| What is being asked |
Everything in the entries below must be reproduced exactly, except the images.

| Entries shown |
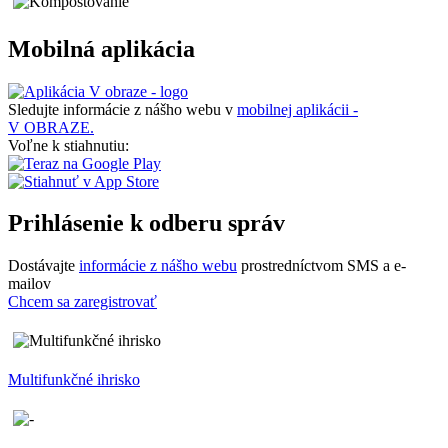
Mobilná aplikácia
Sledujte informácie z nášho webu v
mobilnej aplikácii -
V OBRAZE.
Voľne k stiahnutiu:
Prihlásenie k odberu správ
Dostávajte
informácie z nášho webu
prostredníctvom SMS a e-
mailov
Chcem sa zaregistrovať
Multifunkčné ihrisko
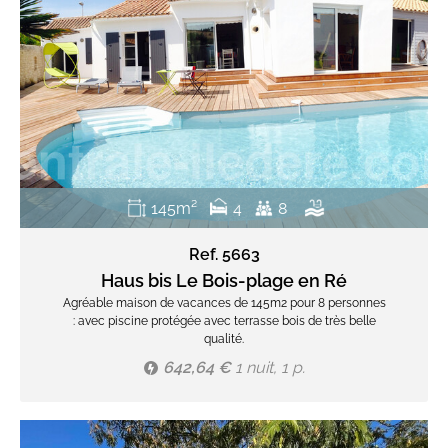
145m²
4
8
Ref. 5663
Haus bis Le Bois-plage en Ré
Agréable maison de vacances de 145m2 pour 8 personnes
: avec piscine protégée avec terrasse bois de très belle
qualité.
642,64 €
1 nuit, 1 p.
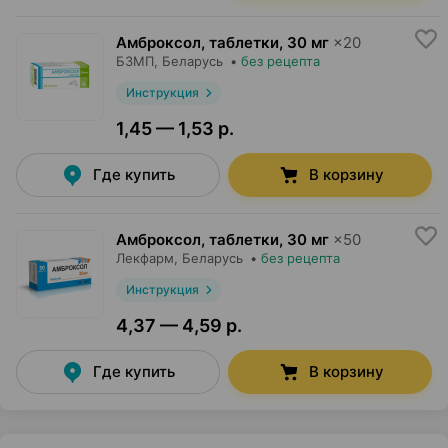
Амброксол, таблетки
,
30 мг
×
20
БЗМП
, Беларусь
•
без рецепта
Инструкция
1,45 — 1,53 р.
Где купить
В корзину
Амброксол, таблетки
,
30 мг
×
50
Лекфарм
, Беларусь
•
без рецепта
Инструкция
4,37 — 4,59 р.
Где купить
В корзину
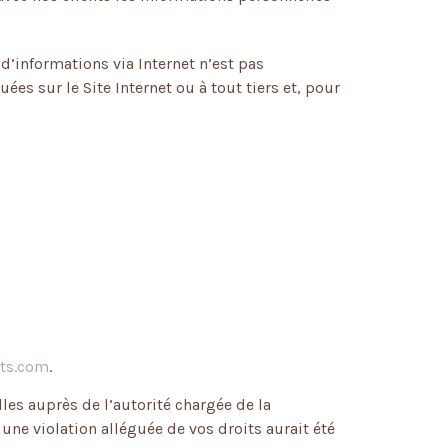
’informations via Internet n’est pas
 sur le Site Internet ou à tout tiers et, pour
ts.com
.
es auprès de l’autorité chargée de la
une violation alléguée de vos droits aurait été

| Result for this task |
Mobilná aplikácia
Sledujte informácie z nášho webu v
mobilnej aplikácii -
V OBRAZE.
Voľne k stiahnutiu:
Prihlásenie k odberu správ
Dostávajte
informácie z nášho webu
prostredníctvom SMS a e-
mailov
Chcem sa zaregistrovať
Multifunkčné ihrisko
145m²
4
8
Ref. 5663
Haus bis Le Bois-plage en Ré
Agréable maison de vacances de 145m2 pour 8 personnes
: avec piscine protégée avec terrasse bois de très belle
qualité.
642,64 €
1 nuit, 1 p.
Амброксол, таблетки
,
30 мг
×
20
БЗМП
, Беларусь
•
без рецепта
Инструкция
1,45 — 1,53 р.
Где купить
В корзину
Амброксол, таблетки
,
30 мг
×
50
Лекфарм
, Беларусь
•
без рецепта
Инструкция
4,37 — 4,59 р.
Где купить
В корзину
’informations via Internet n’est pas
 sur le Site Internet ou à tout tiers et, pour
ts.com
.
es auprès de l’autorité chargée de la
une violation alléguée de vos droits aurait été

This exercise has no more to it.